[Opening Exercise materials section]
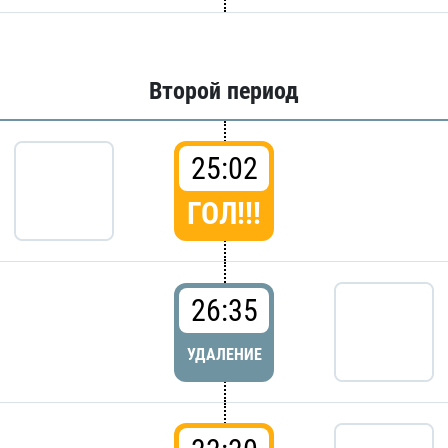
Второй период
25:02
ГОЛ!!!
26:35
УДАЛЕНИЕ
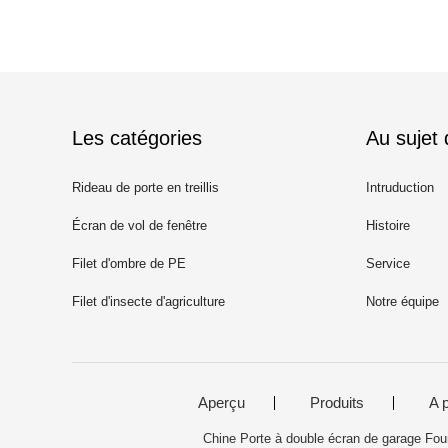
Les catégories
Au sujet
Rideau de porte en treillis
Intruduction
magnétique
Écran de vol de fenêtre
Histoire
Filet d'ombre de PE
Service
Filet d'insecte d'agriculture
Notre équipe
Aperçu
Produits
A 
Chine Porte à double écran de garage Fou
[Closing Exercise materials section]
_Your goal:_ The answer must be every line from the entries above that holds the string "Filet".

_Answer below:_
Filet d'ombre de PE
Filet d'insecte d'agriculture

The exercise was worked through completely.